The number of suspected far-right extremists reported to the Government’s counter-terror programme Prevent has increased by 30% in the past year. Many far-right extremists stereotype the religion of Islam as harmful to British society.
Sajda Mughal, Director of JAN Trust and 7/7 survivor has said that there should be a larger police presence outside of mosques, as well as in areas with a high percentage of Muslim residents. “What I’m hearing on the ground particularly from locals is that they’re concerned,” she tells TIME magazine.
Sajda and the charity have been targeted by far-right extremists who dislike the charity’s ethos of helping marginalised BAMER women. She has received death threats, hate mail and vandalism to her property.
JAN Trust has recorded a 31% rise in Islamophobic hate crime directed at Muslim women in 2017, compared to in 2016. Women have become the most obvious targets due to them being more visibly identifiable as Muslims.

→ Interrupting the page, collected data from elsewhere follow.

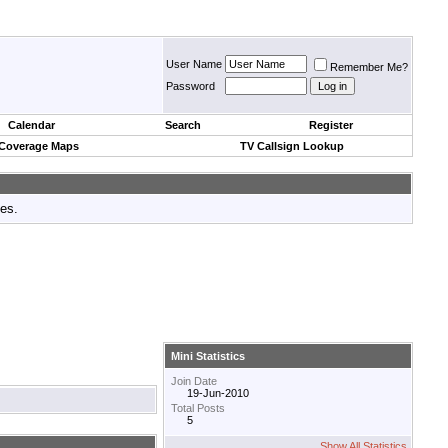
User Name
Remember Me?
Password
Calendar
Search
Register
 Coverage Maps
TV Callsign Lookup
tes.
Mini Statistics
Join Date
19-Jun-2010
Total Posts
5
Show All Statistics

A number of the women who contacted the JAN Trust have been telling us their experiences. Some women were victimized while carrying out their everyday activities such as taking their kids to school. As well as receiving a spike in reports from Muslim women, JAN Trust has also received increasing numbers of reports from their children.
“When Muslim women suffer, their children notice and then ask a lot of questions. I saw this in Finsbury Park yesterday – there was a lot of tension there,” Sajda tells TIME.
“We cannot let these attacks divide the community in any way because that’s exactly what they want us to do. If we do, we will be feeding into the extremist narrative both on the far-right sight of things, as well as on the Islamist extremist side of things.”